He looked tired. At 10am that’s not how anyone would want to be feeling. We were meeting to catch up and discuss a few synagogue projects we were working with. We’re both Israeli-American so naturally relish the opportunity to converse in Hebrew. I asked about his children and whether the younger one was keeping them up at night. He smiled and raved about her, but remarked that her tendency to wake up every 90-minutes during the night was clearly cramping their style (let alone their sleep patterns). I nodded sympathetically, and then he added that the lack of sleep was not as bad as witnessing his wife agonize about not being a good enough mother.

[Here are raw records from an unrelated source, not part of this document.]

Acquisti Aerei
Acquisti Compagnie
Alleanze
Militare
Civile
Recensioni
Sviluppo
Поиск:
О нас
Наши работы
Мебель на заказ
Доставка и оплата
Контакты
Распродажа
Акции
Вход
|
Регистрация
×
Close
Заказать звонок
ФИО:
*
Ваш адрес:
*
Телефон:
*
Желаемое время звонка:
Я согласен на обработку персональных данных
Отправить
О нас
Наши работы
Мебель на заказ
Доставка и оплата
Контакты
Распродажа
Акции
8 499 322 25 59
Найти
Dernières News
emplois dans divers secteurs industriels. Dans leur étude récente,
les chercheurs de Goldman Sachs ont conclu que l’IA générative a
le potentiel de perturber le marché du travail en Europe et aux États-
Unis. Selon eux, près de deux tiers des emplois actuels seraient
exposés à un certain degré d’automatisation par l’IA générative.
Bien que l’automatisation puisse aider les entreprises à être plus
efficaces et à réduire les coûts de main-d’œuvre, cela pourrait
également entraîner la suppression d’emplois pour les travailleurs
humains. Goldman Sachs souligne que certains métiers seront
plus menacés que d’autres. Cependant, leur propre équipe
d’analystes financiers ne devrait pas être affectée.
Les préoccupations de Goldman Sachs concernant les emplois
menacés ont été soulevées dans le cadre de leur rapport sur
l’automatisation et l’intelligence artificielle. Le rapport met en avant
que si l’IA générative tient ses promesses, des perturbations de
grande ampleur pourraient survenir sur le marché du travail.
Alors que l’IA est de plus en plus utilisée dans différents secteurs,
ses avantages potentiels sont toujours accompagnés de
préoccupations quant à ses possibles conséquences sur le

A few days later I was talking with a friend about a major life decision she and her husband were making: relocating with their three children. There was an opportunity there, there were prospects here, and then there are their three children. The husband was convinced the move was the right decision, and that the children will be ok. She was convinced the move might be right decision, but that the children might not be ok. Regardless, she was convinced she was a failure as a mother since she was not able to make a decision, was distracted (being very late to pick up one of the children), and in her mind an overall bad mother.
There are many different ways to understand the phenomenon of maternal or parental guilt: one could go down the psychodynamic path and explore not living up to maternal role models, wanting to compensate for personal early life deprivations and deficits, among other possibilities. One could delve into the cognitive perspective and consider whether the mothers have an unrealistic image of motherhood, or perhaps even being overly critical of themselves.

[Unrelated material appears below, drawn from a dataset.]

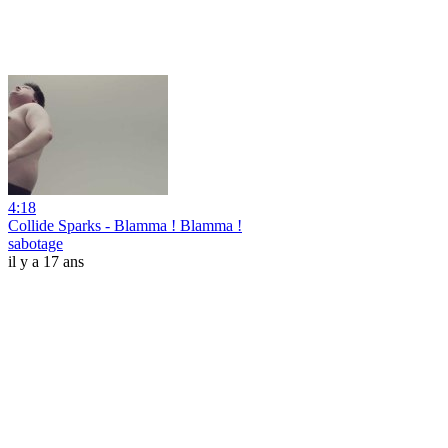
4:18
Collide Sparks - Blamma ! Blamma !
sabotage
il y a 17 ans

Finally, one could consider the simplest, most immediate explanation: The mothers were overtired, overwhelmed, and feeling they were functioning at less than their optimal level – thus “not good enough”. They were not having fun. They didn’t feel comfortable being them (at that moment in time).

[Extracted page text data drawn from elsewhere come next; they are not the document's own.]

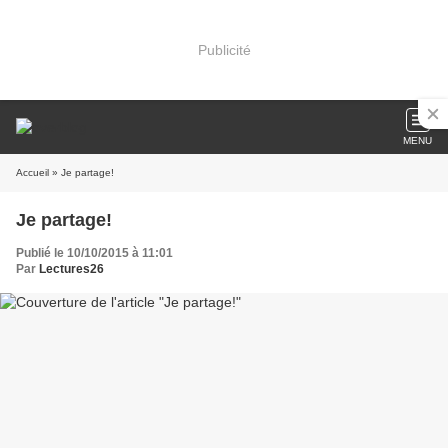
Publicité
MENU
Accueil
» Je partage!
Je partage!
Publié le 10/10/2015 à 11:01
Par
Lectures26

From the resilience perspective, that is an example of a lack of balance: thinking about resilience I look for a balance between people’s “biology” (physical being and experiences), “psychology” (thoughts, feelings, etc.), and their “social” functioning (relationships, collaboration, communication, etc.). Being resilient means being able to utilize biological, psychological, or social strengths to compensate for areas of weakness.
When we are plagued by a sense of guilt, we tend to withdraw from others – we typically don’t want to publicize the things we’ve done which we feel truly reflect badly on us or on our character. As a result of withdrawing from others we end up in our own self-created echo chamber, with the self-critical thoughts reverberating endlessly through our (often tired) mind. Trying to talk our way out of this echo-chamber, or having spouses/friends try to do the same, is essentially futile. People often feel not understood by others (“you don’t get me”). The solution is not “less guilt”; it is more “other stuff” that will lead to more balance.
What’s the “other stuff”? To get back into balance, we need to seek out potential strengths: being with others (social relationships, intentional collaboration), and “biological” or body related activities to address the fatigue from sleep deprivation or other factors.
In a recent group I was facilitating, I asked participants to pair-up and think about something that was bothering them while playing catch with a tennis ball. After 3-4 minutes of playing catch I asked them to report how they felt. Half felt considerably better (not bothered much or at all), and the rest found they were focusing on possible solutions rather than the original problem. A simple exercise involving physical activity and collaboration with another person can completely change how one feels in the moment.